Lorsque Chuck Hagel, secrétaire à la Défense s'est rendu au Qatar en Décembre dernier, il a rencontré l'émir du Qatar et d'autres hauts fonctionnaires et a pris le temps de visiter l'énorme base aérienne d'Al-Udeid et son centre high-tech d'opérations aériennes combinées. Ce n'est pas seulement la plus grande base aérienne américaine au Moyen-Orient, mais plutôt un symbole très visible de ce Hagel présentait comme l'étroit « partenariat » entre les États-Unis et le petit royaume héréditaire aux grandes aspirations mondiales. L'Amérique peut rêver d'abandonner les enchevêtrements au Moyen-Orient, mais, pour le moment, comme le souligne Hagel, ces liens américains avec les alliés du Golfe Persique sont « importants et probablement plus qu'ils ne l'ont jamais été. »
Une semaine plus tard, le Département du Trésor des USA désignait maladroitement, Abd al-Rahman bin Umayr Nu'aymi, ressortissant du Qatar lié aux élites de l'émirat, un « financeur du terrorisme et facilitateur qui achemine des fonds, du soutien matériel et colporte des communications à Al-Qaïda et à ses affiliés en Syrie, en Irak, en Somalie et au Yémen. »
Ces deux rapports signalent l'étrange alliance entre Doha et Washington. Les États-Unis se sont rapprochés du Qatar durant le printemps arabe, spéculant sur les relations chaleureuses du pays du Golfe avec les islamistes du Moyen-Orient afin qu'ils guident les autres pays de la région à un atterrissage en douceur. Mais l'idée que l'autocratique Qatar, péninsule de la taille d'un huitième de gallon avec un peu plus de 2 millions d'habitants, puisse contribuer à la propagation de la démocratie était risible, comme semble le réaliser le président Obama. Dans une gaffe microphonique vive durant une collecte de fonds à Chicago en 2011, Obama nota que l'émir du Qatar n'avait pas opéré « de changements positifs » de manière significative. Il n'y a pas de grand progrès vers la démocratie. »
C'est un euphémisme. Le Qatar est une monarchie absolue, avec un accent sur l'absolu. La famille royale a généré un bourdonnement médiatique pour des projets de show-off comme le campus d'universités occidentales en faisceau dans le désert et le statut improbable du Qatar comme acheteur n° 1 d'art contemporain du monde. Qu'ont-ils fait au sujet du traitement de leurs ouvriers migrants transformés en esclaves et leur triste record des droits de l'homme ? Pas grand chose.
Le Qatar finance également l'organisation terroriste Hamas. Alors que les Etats-Unis cherchent à affaiblir ce groupe, responsable d'innombrables attaques terroristes qui sape la paix au Moyen-Orient, le Qatar reste un mécène clef du Hamas, hébergeant son chef, Khaled Mechaal, qu'il approvisionne de sommes énormes d'argent.
Les frasques du Qatar avec les groupes djihadistes sont un autre sujet de discorde. Le désignation de Nu'aymi du Qatar par le Trésor comme financeur des agents d'Al-Qaïda en Syrie, est un bon exemple, mais il ya beaucoup d'autres exemples. Un câble diplomatique américain de 2009 classait le Qatar comme « pire dans la région » dans la lutte antiterroriste. L'émirat a également ignoré les demandes américaines de ne pas équiper de missiles à épaule sophistiqués aux rebelles syriens.
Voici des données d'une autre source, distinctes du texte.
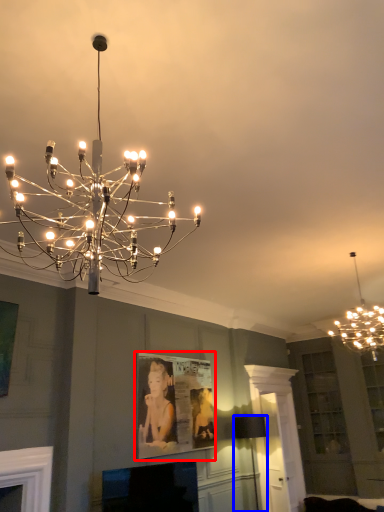 Question: Which object appears farthest to the camera in this image, picture frame (highlighted by a red box) or lamp (highlighted by a blue box)?

Choices:
 (A) picture frame
 (B) lamp

Answer: (B) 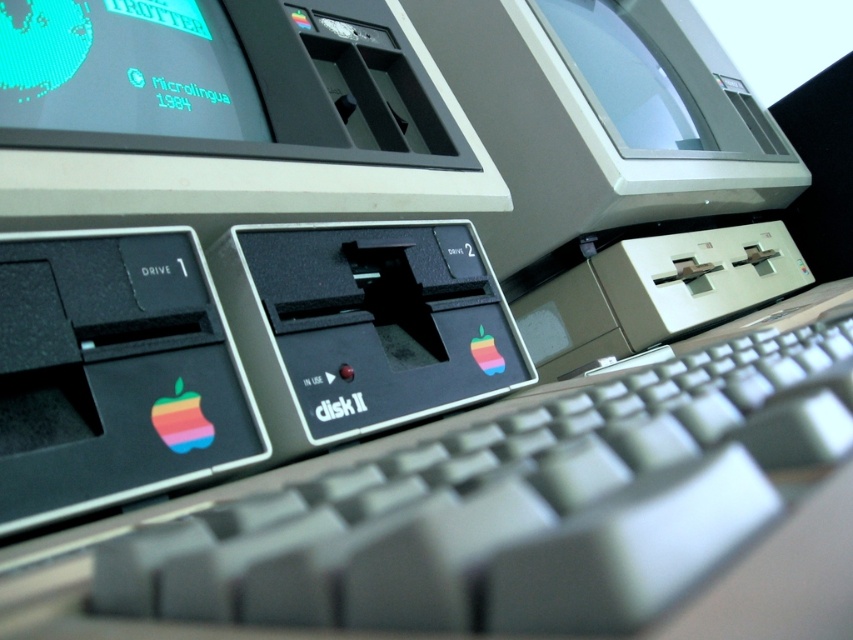 Who is more distant from viewer, (181, 48) or (611, 19)?

The point (611, 19) is more distant.

Is teal matte screen at upper left below transparent plastic monitor at upper center?

Yes.

The height and width of the screenshot is (640, 853). What do you see at coordinates (125, 68) in the screenshot?
I see `teal matte screen at upper left` at bounding box center [125, 68].

The width and height of the screenshot is (853, 640). I want to click on teal matte screen at upper left, so click(x=125, y=68).

In the scene shown: Does gray plastic keyboard at center have a greater height compared to transparent plastic monitor at upper center?

No, gray plastic keyboard at center is not taller than transparent plastic monitor at upper center.

Where is `gray plastic keyboard at center`? This screenshot has height=640, width=853. gray plastic keyboard at center is located at coordinates (509, 509).

The height and width of the screenshot is (640, 853). What do you see at coordinates (509, 509) in the screenshot?
I see `gray plastic keyboard at center` at bounding box center [509, 509].

The image size is (853, 640). Identify the location of gray plastic keyboard at center. (509, 509).

Which is below, gray plastic keyboard at center or teal matte screen at upper left?

gray plastic keyboard at center is lower down.

Measure the distance between gray plastic keyboard at center and teal matte screen at upper left.

gray plastic keyboard at center and teal matte screen at upper left are 24.70 inches apart from each other.

Is point (816, 456) positioned behind point (10, 68)?

No, (816, 456) is closer to viewer.

The width and height of the screenshot is (853, 640). I want to click on gray plastic keyboard at center, so click(x=509, y=509).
Au Qatar lui-même, les membres des talibans opèrent librement. En effet, pour une courte période, le groupe terroriste afghan a maintenu un bureau à Doha avec l'approbation des États-Unis. Un analyste basé au Qatar m'a récemment rappelé le spectacle bizarre des fameux talibans circulant près de soldats américains lors de la grande ouverture d'un nouveau IKEA l'année dernière. Cela vous met mal à l'aise. Tandis que toute l'armée américaine coordonnait ses opérations en Afghanistan et en Irak à partir de Doha, la station de télévision qatarie Al Jazeera, située juste au bas du chemin de la base américaine, déclenchait un sentiment anti-américain dans le monde musulman pendant les deux guerres.
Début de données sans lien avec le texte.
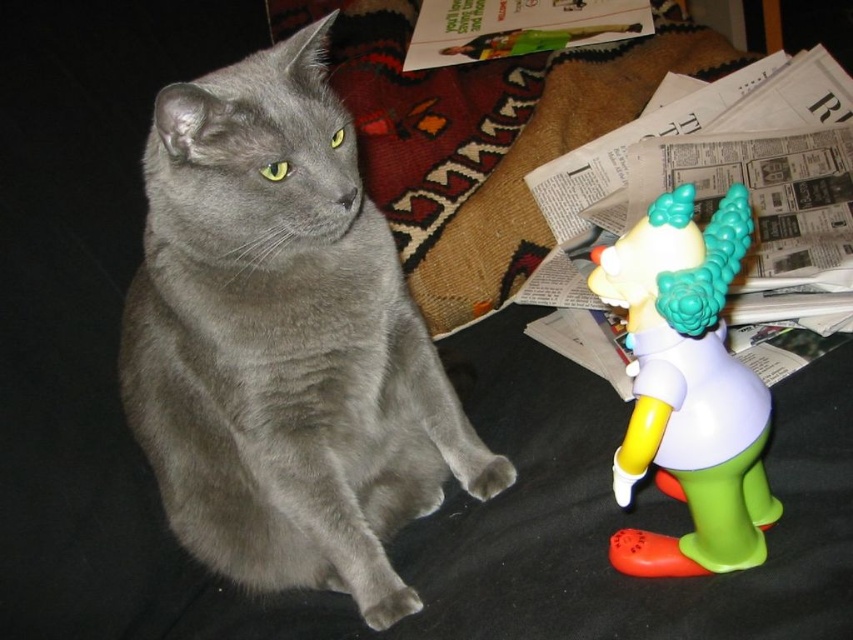 Who is more forward, (289, 284) or (740, 451)?

Point (740, 451) is more forward.

Is point (350, 403) more distant than point (763, 508)?

Yes, it is.

Identify the location of matte gray cat at center. The height and width of the screenshot is (640, 853). (283, 340). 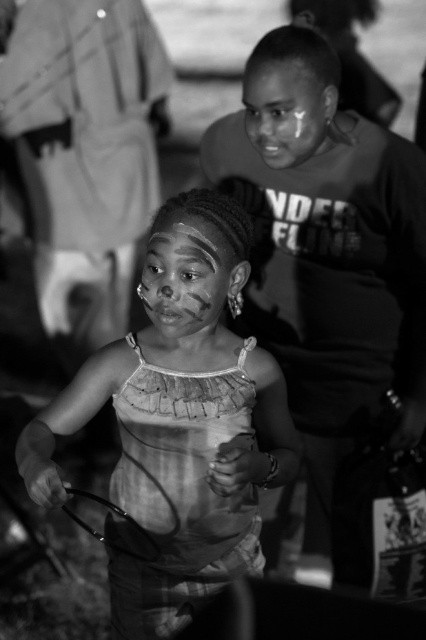 Based on the photo, what is the relationship between the positions of the smooth skin boy at center and the matte painted face at center in the image?

The smooth skin boy at center is located below the matte painted face at center.

You are an artist analyzing the composition of this black and white photo. You notice the matte fabric dress at center and the matte skin face at upper center. Which object is positioned lower in the image?

The matte fabric dress at center is positioned below the matte skin face at upper center, so the matte fabric dress at center is lower in the image.

What is the color of the dress worn by the person at the point labeled as point (178, 424)?

The dress worn by the person at point (178, 424) is matte fabric.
La base américaine, qui fait face à l'Iran directement à travers le golfe Persique, peut représenter la dernière impulsion des États-Unis dans l'impasse en cours avec Téhéran sur son programme nucléaire illicite. Mais le Qatar veut apparemment aider l'Iran à développer ses réserves de gaz naturel et se prépare à des exercices navals conjoints avec Téhéran. Le gouvernement du Qatar a, sur au moins deux reprises, publiquement écarté l'aide de la base américaine pour les opérations contre l'Iran. Ce qui soulève la question à quoi sert tout ce magnifique matériel.